Kemudian, pelajaran BA sebagai salah satu mata pelajaran muatan lokal di
Provinsi NAD hendaknya mendapat perhatian yang serius dari Dinas Pendidikan,
baik terkait dengan penyediaan tenaga pengajar yang profesional maupun
peyediaan buku-buku paket yang standar. Selain itu, siapa saja anggota
masyarakat yang ingin menggunakan BA, khususnya BA ragam tulis hendaknya
berkonsultasi dengan ahli BA.
Tidak dapat
dipungkiri bahwa penggunaan BA ragam tulis semakin mendapat tempat di kalangan
masyarakat meskipun dalam penggunaannya terdapat banyak permasalahan. Sejak
tahun 70-an, di wilayah yang dominan penutur BA, BA sudah menjadi salah satu mata pelajaran
yang diajarkan di SMP sebagai mata pelajaran muatan lokal. Kini, bahkan BA sudah
diajarkan mulai SD sampai dengan SMP.
Permasalahan utama
yang dialami oleh para guru dalam pembelajaran BA adalah tidak tersedia buku
ajar yang representatif. Buku buku yang dipakai terpaku pada buku usang yang
boleh dikatakan sudah “out update).
Selebihnya ada beberapa buku yang penerapan kaidah ejaannya berbeda-beda antara
buku yang satu dan buku lainnya.
BA ragam tulis hingga saat ini
masih ‘berbalut’ masalah, terutama menyangkut sistem penulisan. Hal ini
disebabkan belum adanya ejaan BA yang baku yang dapat menjadi acuan bagi para penulis BA.
Pembakuan tersebut menjadi penting, antara lain, ketika para penulis dihadapkan
pada kenyataan penulisan kata yang sama dengan makna yang jauh berbeda, semisal
[kéh] ‘kantong’ dan [kèh] ‘korek api’, [lé] ‘oleh’ dan [le] ‘banyak’. Cara yang
umum ditempuh oleh para penulis untuk mengatasi masalah tersebut adalah dengan
memberikan tanda aksen, sirkonfleks, dan umlaut di atas vokal untuk membedakan
bunyi-bunyi (Djunaidi, 2004:7). Namun, cara tersebut tetap merupakan masalah
tersendiri. Para penulis beralasan bahwa penggunaan tanda aksen, sirkonfleks,
dan umlaut di atas vokal tidak praktis, tidak ada dalam mesin tik, dan
membingungkan. Dalam sebuah lokakarya, Asyik (1992) mengemukakan bahwa sejak
ejaan BA lahir pada tahun 1980, para penulis BA mulai terbagi ke dalam dua
golongan. Golongan pertama adalah penulis buku pelajaran BA, yang dengan setia
selalu menulis dengan sistem ejaan tahun 1980. Di pihak lain, golongan kedua
adalah masyarakat umum, seperti penulis di surat kabar, majalah, penggubah
lagu, atau penulis hikayat, yang tidak mau menggunakan tanda aksen,
sirkonfleks, dan umlaut di atas vokal untuk membedakan bunyi-bunyi.

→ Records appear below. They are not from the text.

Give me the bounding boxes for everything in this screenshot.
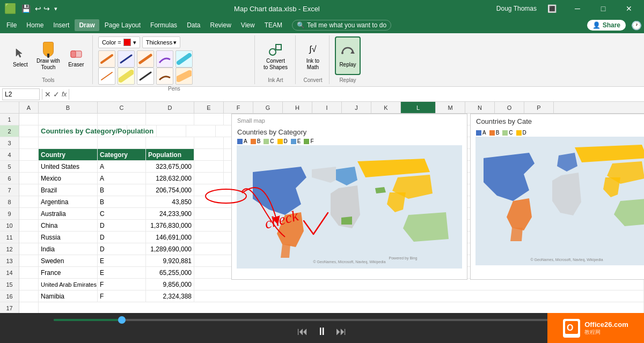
- pen-swatch-orange2[interactable]: [137, 50, 154, 68]
- row-num-4[interactable]: 4: [0, 149, 19, 161]
- cell-A1[interactable]: [19, 114, 39, 125]
- menu-team[interactable]: TEAM: [260, 19, 287, 31]
- menu-view[interactable]: View: [237, 19, 259, 31]
- select-button[interactable]: Select: [9, 36, 32, 75]
- cell-D6[interactable]: 128,632,000: [146, 173, 194, 184]
- col-header-D[interactable]: D: [146, 102, 194, 113]
- cell-D15[interactable]: 9,856,000: [146, 279, 194, 290]
- pen-swatch-cyan[interactable]: [175, 50, 193, 68]
- cell-C12[interactable]: D: [98, 243, 146, 255]
- cell-A4[interactable]: [19, 149, 39, 160]
- col-header-H[interactable]: H: [283, 102, 312, 113]
- row-num-16[interactable]: 16: [0, 290, 19, 302]
- col-header-A[interactable]: A: [19, 102, 39, 113]
- pen-swatch-brown[interactable]: [156, 68, 173, 85]
- small-map-chart[interactable]: Small map Countries by Category A B C D …: [231, 114, 467, 280]
- cell-C5[interactable]: A: [98, 161, 146, 172]
- cell-C15[interactable]: F: [98, 279, 146, 290]
- cell-D5[interactable]: 323,675,000: [146, 161, 194, 172]
- cell-E5[interactable]: [194, 161, 224, 172]
- cell-B13[interactable]: Sweden: [39, 255, 98, 266]
- cell-D4[interactable]: Population: [146, 149, 194, 160]
- row-num-10[interactable]: 10: [0, 220, 19, 232]
- cell-C14[interactable]: E: [98, 267, 146, 278]
- cell-C1[interactable]: [98, 114, 146, 125]
- playback-track[interactable]: [54, 319, 590, 321]
- col-header-K[interactable]: K: [371, 102, 401, 113]
- menu-insert[interactable]: Insert: [49, 19, 74, 31]
- thickness-dropdown[interactable]: Thickness ▾: [142, 36, 181, 48]
- cell-C10[interactable]: D: [98, 220, 146, 231]
- menu-review[interactable]: Review: [206, 19, 235, 31]
- rewind-button[interactable]: ⏮: [297, 325, 308, 338]
- cell-rest16[interactable]: [194, 290, 644, 302]
- pen-swatch-thin-orange[interactable]: [98, 68, 115, 85]
- cell-D3[interactable]: [146, 137, 194, 148]
- cell-B11[interactable]: Russia: [39, 232, 98, 243]
- draw-with-touch-button[interactable]: Draw withTouch: [33, 36, 63, 75]
- customize-icon[interactable]: ▾: [54, 5, 57, 12]
- row-num-8[interactable]: 8: [0, 196, 19, 208]
- cell-B6[interactable]: Mexico: [39, 173, 98, 184]
- cell-A16[interactable]: [19, 290, 39, 302]
- cell-C6[interactable]: A: [98, 173, 146, 184]
- share-button[interactable]: 👤 Share: [587, 20, 626, 31]
- cell-B3[interactable]: [39, 137, 98, 148]
- cell-D7[interactable]: 206,754,000: [146, 184, 194, 196]
- cell-B12[interactable]: India: [39, 243, 98, 255]
- cell-D10[interactable]: 1,376,830,000: [146, 220, 194, 231]
- cell-D14[interactable]: 65,255,000: [146, 267, 194, 278]
- maximize-icon[interactable]: □: [592, 0, 614, 17]
- cell-D12[interactable]: 1,289,690,000: [146, 243, 194, 255]
- cell-B5[interactable]: United States: [39, 161, 98, 172]
- row-num-12[interactable]: 12: [0, 243, 19, 255]
- cell-D13[interactable]: 9,920,881: [146, 255, 194, 266]
- cell-C8[interactable]: B: [98, 196, 146, 207]
- col-header-M[interactable]: M: [436, 102, 465, 113]
- minimize-icon[interactable]: ─: [567, 0, 588, 17]
- menu-page-layout[interactable]: Page Layout: [100, 19, 145, 31]
- cell-C4[interactable]: Category: [98, 149, 146, 160]
- cancel-formula-icon[interactable]: ✕: [45, 90, 51, 99]
- cell-C7[interactable]: B: [98, 184, 146, 196]
- cell-A11[interactable]: [19, 232, 39, 243]
- cell-B7[interactable]: Brazil: [39, 184, 98, 196]
- cell-E1[interactable]: [194, 114, 224, 125]
- row-num-17[interactable]: 17: [0, 302, 19, 313]
- cell-H2[interactable]: [186, 125, 216, 137]
- cell-A8[interactable]: [19, 196, 39, 207]
- restore-icon[interactable]: 🔳: [541, 0, 562, 17]
- cell-reference-input[interactable]: L2: [2, 88, 40, 100]
- cell-A3[interactable]: [19, 137, 39, 148]
- cell-C13[interactable]: E: [98, 255, 146, 266]
- cell-B10[interactable]: China: [39, 220, 98, 231]
- menu-home[interactable]: Home: [22, 19, 48, 31]
- cell-D9[interactable]: 24,233,900: [146, 208, 194, 219]
- cell-B4[interactable]: Country: [39, 149, 98, 160]
- tell-me-input[interactable]: 🔍 Tell me what you want to do: [292, 20, 391, 31]
- playback-thumb[interactable]: [118, 316, 126, 324]
- cell-rest17[interactable]: [39, 302, 644, 313]
- cell-A17[interactable]: [19, 302, 39, 313]
- forward-button[interactable]: ⏭: [336, 325, 347, 338]
- save-icon[interactable]: 💾: [21, 4, 31, 13]
- cell-C3[interactable]: [98, 137, 146, 148]
- row-num-11[interactable]: 11: [0, 232, 19, 243]
- row-num-6[interactable]: 6: [0, 173, 19, 184]
- cell-D16[interactable]: 2,324,388: [146, 290, 194, 302]
- cell-A9[interactable]: [19, 208, 39, 219]
- row-num-2[interactable]: 2: [0, 125, 19, 137]
- col-header-B[interactable]: B: [39, 102, 98, 113]
- cell-A6[interactable]: [19, 173, 39, 184]
- cell-A7[interactable]: [19, 184, 39, 196]
- pen-swatch-purple[interactable]: [156, 50, 173, 68]
- history-icon[interactable]: 🕐: [631, 20, 642, 31]
- cell-B14[interactable]: France: [39, 267, 98, 278]
- cell-A10[interactable]: [19, 220, 39, 231]
- row-num-7[interactable]: 7: [0, 184, 19, 196]
- cell-A12[interactable]: [19, 243, 39, 255]
- convert-to-shapes-button[interactable]: Convertto Shapes: [260, 36, 291, 75]
- row-num-1[interactable]: 1: [0, 114, 19, 125]
- cell-C16[interactable]: F: [98, 290, 146, 302]
- menu-formulas[interactable]: Formulas: [146, 19, 181, 31]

Ada dua catatan penting yang dapat dikemukakan
berkaitan dengan pemakaian huruf-huruf di atas vokal. Catatan pertama adalah
simbol huruf antara penulis yang satu dan penulis yang lain sering tidak sama
dan bahkan ketidaksamaan kadang-kadang terdapat dalam satu tulisan. Hal ini tidak dapat dibiarkan karena salah satu
ciri bahasa adalah mempunyai sistem. Catatan kedua adalah ada beberapa
huruf yang ditampilkan itu dapat melahirkan kritik. Huruf ee
sebagai pengganti huruf é dapat
menuai kritik pada kata tertentu, misalnya asee ‘hasil’. Dalam bahasa
Aceh ee dapat diartikan juga sebagai diftong, misalnya dalam kayèe ‘kayu’, abèe ‘abu’, batèe ‘batu’, sehingga
kata asee dapat juga berarti ‘anjing’ karena dalam sistem
tadi, kata ‘anjing’ akan ditulis asee. Demikian pula, huruf oe
sebagai pengganti ô juga akan menghadapi tantangan pada kata tertentu,
misalnya taloe ‘kalah’. Dalam bahasa Aceh oe
adalah diftong, seperti dalam bloe ‘beli’, lakoe ‘suami’, kamoe ‘kami’, sehingga kata taloe ‘kalah’ dapat pula berarti taloe ‘tali’.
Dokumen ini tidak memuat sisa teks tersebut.